* [About this task]: Copy the data exactly. Images are to be left out.
BEGIN Information provided
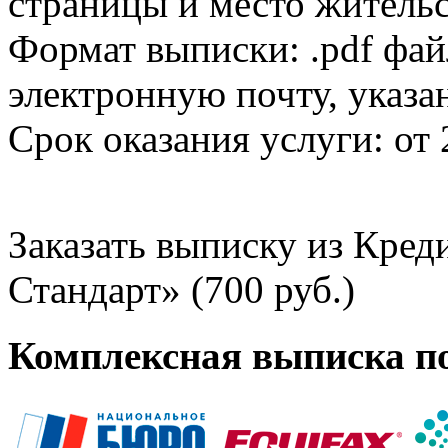
страницы и место жительс
Формат выписки: .pdf фай
электронную почту, указа
Срок оказания услуги: от 
Заказать выписку из Кре
Стандарт» (700 руб.)
Комплексная выписка п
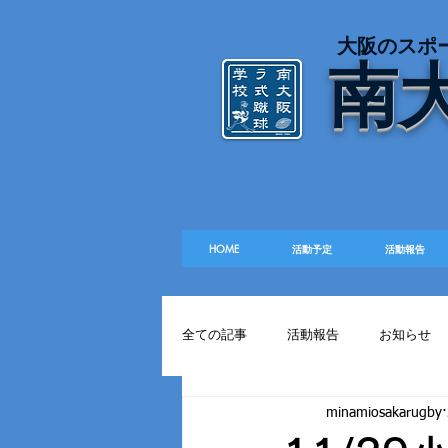
​大阪のスポ
南
HOME
活動予定
活動報告
全ての記事
活動報告
お知らせ
minamiosakarugby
END Information provided
* [Response to this exercise]:
страницы и место жительс
Формат выписки: .pdf фай
электронную почту, указа
Срок оказания услуги: от 
Заказать выписку из Кре
Стандарт» (700 руб.)
Комплексная выписка п
​大阪のスポ
南
HOME
活動予定
活動報告
全ての記事
活動報告
お知らせ
minamiosakarugby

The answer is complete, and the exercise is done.